◆ **To do**
What lines of the data below include the word "Fatima"? Report them by copying each.
====== Provided material ======
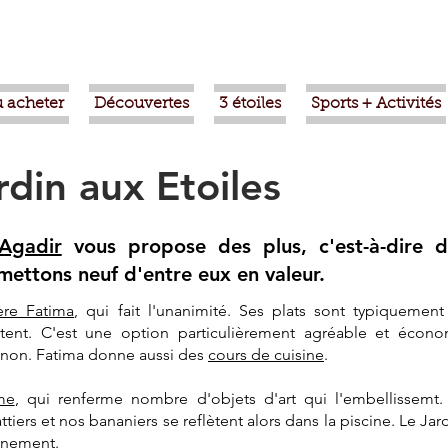
 acheter
Découvertes
3 étoiles
Sports + Activités
rdin aux Etoiles
Agadir
vous propose des plus, c'est-à-dire 
 mettons neuf d'entre eux en valeur.
ière Fatima
, qui fait l'unanimité. Ses plats sont typiquement
tent. C'est une option particulièrement agréable et éco
ou non. Fatima donne aussi des
cours de cuisine
.
me
, qui renferme nombre d'objets d'art qui l'embellissemt.
tiers et nos bananiers se reflètent alors dans la piscine. Le Jar
onnement.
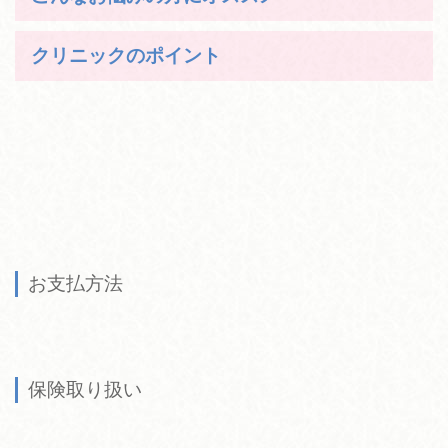
クリニックのポイント
お支払方法
保険取り扱い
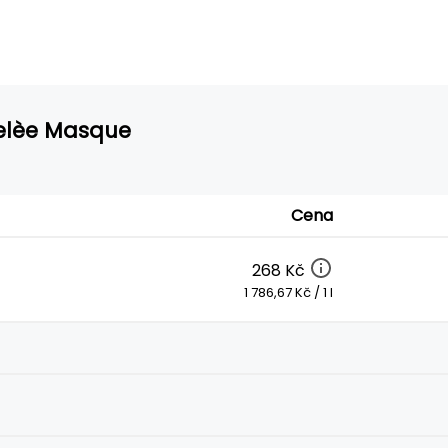
Gelèe Masque
Cena
268 Kč
1 786,67 Kč / 1 l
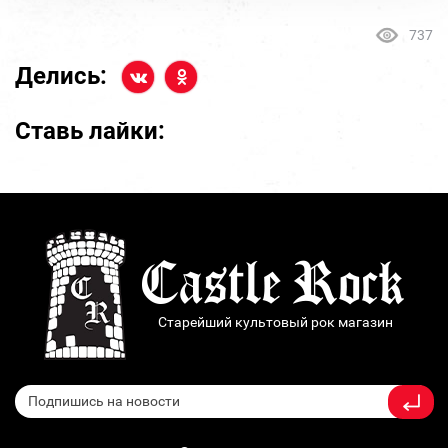
737
Делись:
Ставь лайки:
Старейший культовый рок магазин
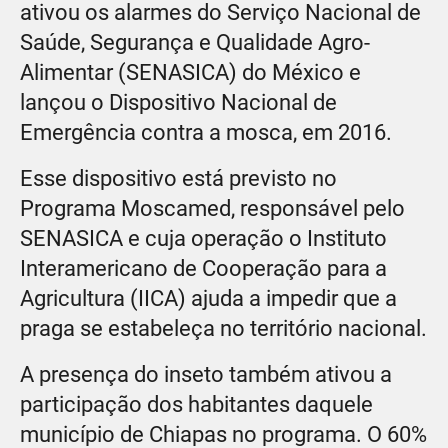
ativou os alarmes do Serviço Nacional de
Saúde, Segurança e Qualidade Agro-
Alimentar (SENASICA) do México e
lançou o Dispositivo Nacional de
Emergência contra a mosca, em 2016.
Esse dispositivo está previsto no
Programa Moscamed, responsável pelo
SENASICA e cuja operação o Instituto
Interamericano de Cooperação para a
Agricultura (IICA) ajuda a impedir que a
praga se estabeleça no território nacional.
A presença do inseto também ativou a
participação dos habitantes daquele
município de Chiapas no programa. O 60%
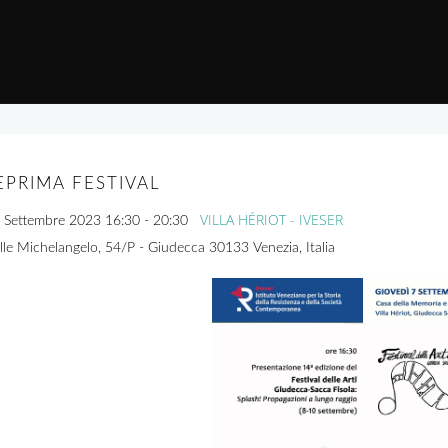
PRIMA FESTIVAL
VILLA HÉRIOT - IVESER
 Settembre 2023
16:30
-
20:30
lle Michelangelo, 54/P - Giudecca 30133 Venezia, Italia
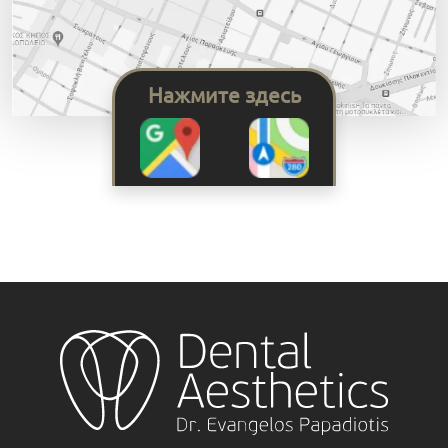
Нажмите здесь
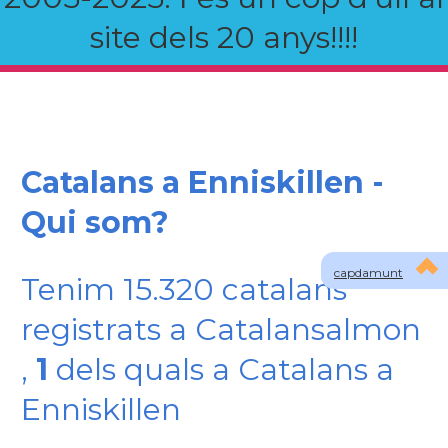
site dels 20 anys!!!!
Catalans a Enniskillen -
Qui som?
capdamunt
Tenim 15.320 catalans
registrats a Catalansalmon
,
1
dels quals a Catalans a
Enniskillen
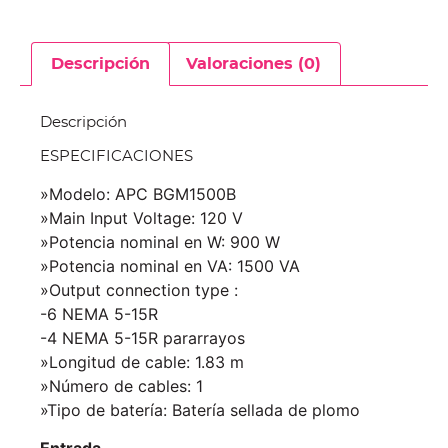
Descripción
Valoraciones (0)
Descripción
ESPECIFICACIONES
»Modelo: APC BGM1500B
»Main Input Voltage: 120 V
»Potencia nominal en W: 900 W
»Potencia nominal en VA: 1500 VA
»Output connection type :
-6 NEMA 5-15R
-4 NEMA 5-15R pararrayos
»Longitud de cable: 1.83 m
»Número de cables: 1
»Tipo de batería: Batería sellada de plomo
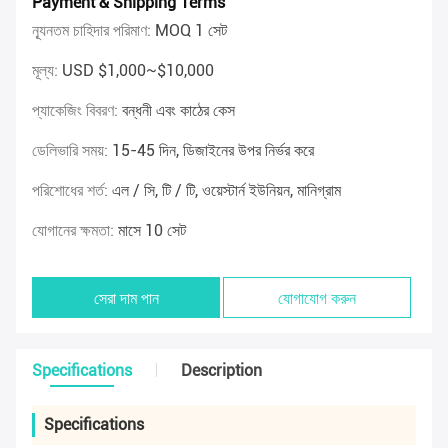
Payment & Shipping Terms
ন্যূনতম চাহিদার পরিমাণ:
MOQ 1 সেট
মূল্য:
USD $1,000~$10,000
প্যাকেজিং বিবরণ:
বন্ধনী এবং কাঠের কেস
ডেলিভারি সময়:
15-45 দিন, ডিজাইনের উপর নির্ভর করে
পরিশোধের শর্ত:
এল / সি, টি / টি, ওয়েস্টার্ন ইউনিয়ন, মানিগ্রাম
যোগানের ক্ষমতা:
মাসে 10 সেট
সেরা দাম পান
যোগাযোগ করুন
Specifications
Description
Specifications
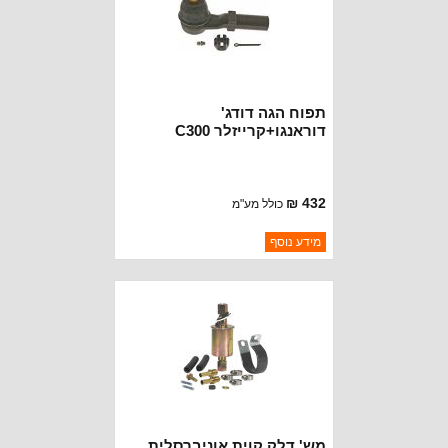
תפוח הגה דודג'
דוראנגו+קרייזלר C300
432 ₪
כולל מע"מ
ברקוד: 52855763AC
מידע נוסף
יצרן:
OAKMAN OFFROAD
זמינות:
נא להתקשר לודא תאריך
חסר במלאי
הגעה
מש' דלק קוית אוניברסלית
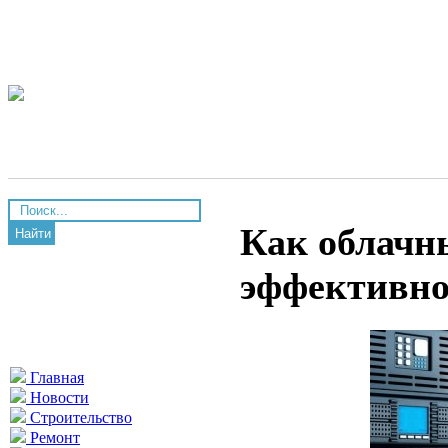
Как облачн
Найти
эффективно
Главная
Новости
Строительство
Ремонт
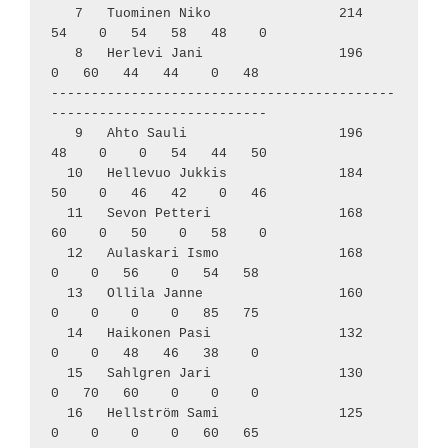
   7   Tuominen Niko                214    
54    0   54   58   48    0

   8   Herlevi Jani                 196     
0   60   44   44    0   48

-------------------------------------------
---------------------------

   9   Ahto Sauli                   196    
48    0    0   54   44   50

  10   Hellevuo Jukkis              184    
50    0   46   42    0   46

  11   Sevon Petteri                168    
60    0   50    0   58    0

  12   Aulaskari Ismo               168     
0    0   56    0   54   58

  13   Ollila Janne                 160     
0    0    0    0   85   75

  14   Haikonen Pasi                132     
0    0   48   46   38    0

  15   Sahlgren Jari                130     
0   70   60    0    0    0

  16   Hellström Sami               125     
0    0    0    0   60   65
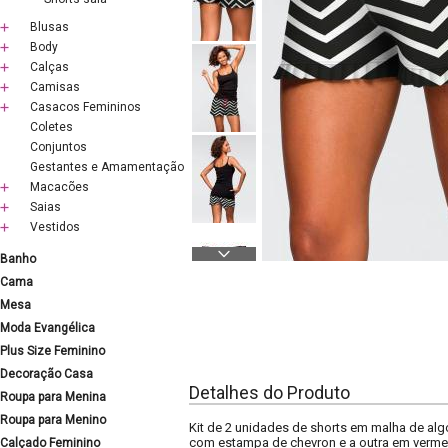
Blusas
Body
Calças
Camisas
Casacos Femininos
Coletes
Conjuntos
Gestantes e Amamentação
Macacões
Saias
Vestidos
Banho
Cama
Mesa
Moda Evangélica
Plus Size Feminino
Decoração Casa
Detalhes do Produto
Roupa para Menina
Roupa para Menino
Kit de 2 unidades de shorts em malha de alg
com estampa de chevron e a outra em verme
Calçado Feminino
======
◆ **Solution**
ière Fatima
ou non. Fatima donne aussi des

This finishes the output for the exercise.